さまざまな不安が渦巻く中、住民は黙って見過ごすことができなかった。そこで住民がボランティアを申し出て、病院のために自分たちに何ができるのかを試行錯誤してきた。スタートから5年半を迎える病院食堂「かあさん食堂 ぼらん亭」を中心に、これまでの取り組みを紹介したい。
※編集注 赤平市は財政状態の悪化で、財政再建団体入りが懸念される時期もあり、病院会計の赤字も2007年度に約29億円に上った。総務省が時限措置(08年度のみ)として公立病院特例債の発行を認めたことなどから、市立病院の不良債務の解消につながった。この間、住民から公立病院がなくなるのではとの不安の声も上がっていたという
さて、この気持ちをどう行動に移していくべきか。病院が大変な中で、ボランティアがいきなり入っていくのはいかがなものか。住民の気持ちを当時の総看護師長に率直にお伝えしたところ、快く窓口になっていただいた。私たちは総看護師長の手が空く時間に何度も出向き、打ち合わせを重ねていった。

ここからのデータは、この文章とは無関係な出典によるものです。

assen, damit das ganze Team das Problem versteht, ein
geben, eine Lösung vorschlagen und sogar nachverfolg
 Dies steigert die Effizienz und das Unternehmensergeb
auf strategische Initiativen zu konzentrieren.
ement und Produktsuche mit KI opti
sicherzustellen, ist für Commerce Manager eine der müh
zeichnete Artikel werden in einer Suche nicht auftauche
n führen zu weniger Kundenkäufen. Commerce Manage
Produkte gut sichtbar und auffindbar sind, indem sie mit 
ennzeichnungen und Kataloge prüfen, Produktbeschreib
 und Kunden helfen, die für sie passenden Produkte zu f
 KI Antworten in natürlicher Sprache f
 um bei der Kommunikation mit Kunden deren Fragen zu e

2008年7月にまず始めたのが「清拭用タオルたたみ」だった。普段は看護助手さんや看護師さんがたたんでいたタオル。この作業をボランティアが受け持つことで、少しでも入院患者さんや外来患者さんに接する余裕が生まれるのではないかと考えた。
当初37人で活動を開始した。慣れるまでは、看護師さんや助手さんにご指導いただいたが、ボランティアだけで毎日こなすのに、そう時間はかからなかった。
その1年後には、院内案内も行うことにした。患者さんが困ったときに、横にボランティアがいることで安心感が生まれると思ったのが、始まりだった。
初めは2人体制だったが、徐々に1人で行えるようになった。初診の方への案内や再来機の操作方法、検査への誘導や車いす介助などについて研修を受けた上で始めたけれど、マニュアル通りにいかないことも日々の中では起こり得る。後は本人の目配りと気配りにかかっているといっていい。
さらに一年後、今度は食堂を切り盛りすることになった。それまで営業していた業者の院内食堂が店主の体調不良で撤退し、店舗は半年以上空いていたのだ。食堂の明かりが消えると、病院内もなんとも寂しく暗い雰囲気になっていた。市内の飲食業者も名乗りを挙げない状態が続いたことから、ボランティアセンターとして、食堂の運営を提案した。